■ WORK REQUEST ■
Among the entries that follow, some lines contain the word "Популярные". Show all of them.

(Saved data entries)
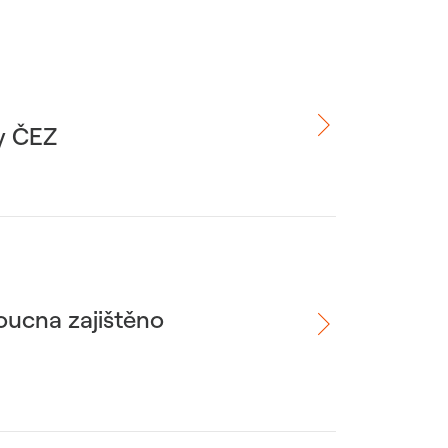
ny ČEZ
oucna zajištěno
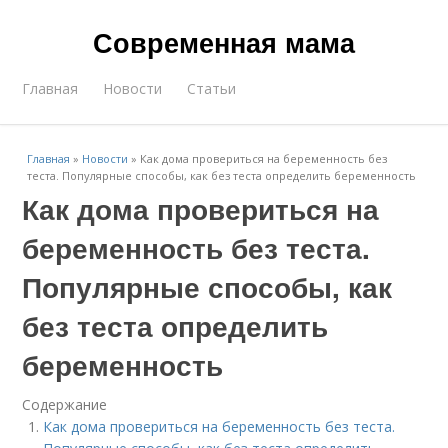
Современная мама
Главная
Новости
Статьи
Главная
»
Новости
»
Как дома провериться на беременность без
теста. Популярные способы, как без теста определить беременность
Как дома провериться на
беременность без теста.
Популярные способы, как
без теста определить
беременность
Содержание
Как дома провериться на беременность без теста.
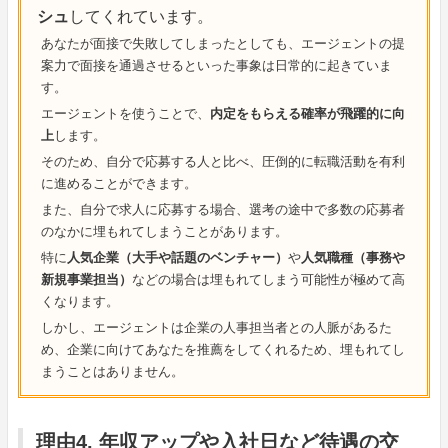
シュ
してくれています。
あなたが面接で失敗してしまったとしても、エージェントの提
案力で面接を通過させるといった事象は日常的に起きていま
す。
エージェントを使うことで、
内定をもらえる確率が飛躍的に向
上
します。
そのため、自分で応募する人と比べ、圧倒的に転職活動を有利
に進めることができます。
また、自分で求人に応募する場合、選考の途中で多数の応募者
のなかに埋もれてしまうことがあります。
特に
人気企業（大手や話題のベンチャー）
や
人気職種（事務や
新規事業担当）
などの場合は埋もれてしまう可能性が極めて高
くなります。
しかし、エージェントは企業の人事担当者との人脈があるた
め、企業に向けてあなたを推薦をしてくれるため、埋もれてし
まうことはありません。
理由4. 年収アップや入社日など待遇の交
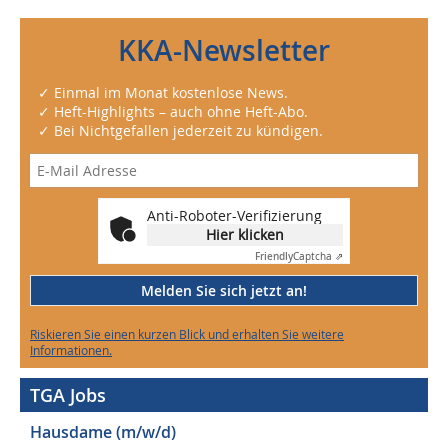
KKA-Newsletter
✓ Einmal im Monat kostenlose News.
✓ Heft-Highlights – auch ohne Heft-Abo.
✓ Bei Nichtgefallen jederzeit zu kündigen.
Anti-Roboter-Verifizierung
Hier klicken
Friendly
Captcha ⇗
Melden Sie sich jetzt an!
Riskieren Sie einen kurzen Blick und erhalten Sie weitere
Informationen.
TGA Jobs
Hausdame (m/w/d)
--
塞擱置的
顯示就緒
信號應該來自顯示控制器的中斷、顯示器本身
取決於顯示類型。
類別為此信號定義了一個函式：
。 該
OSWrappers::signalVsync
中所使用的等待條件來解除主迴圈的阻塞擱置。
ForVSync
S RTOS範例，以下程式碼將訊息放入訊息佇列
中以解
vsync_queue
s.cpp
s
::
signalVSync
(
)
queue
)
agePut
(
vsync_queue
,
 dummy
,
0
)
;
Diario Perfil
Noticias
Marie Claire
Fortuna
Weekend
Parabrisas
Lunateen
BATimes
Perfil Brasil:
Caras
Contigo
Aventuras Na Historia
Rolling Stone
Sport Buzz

■ SOLUTION TO THIS PROBLEM ■
теста. Популярные способы, как без теста определить беременность
Популярные способы, как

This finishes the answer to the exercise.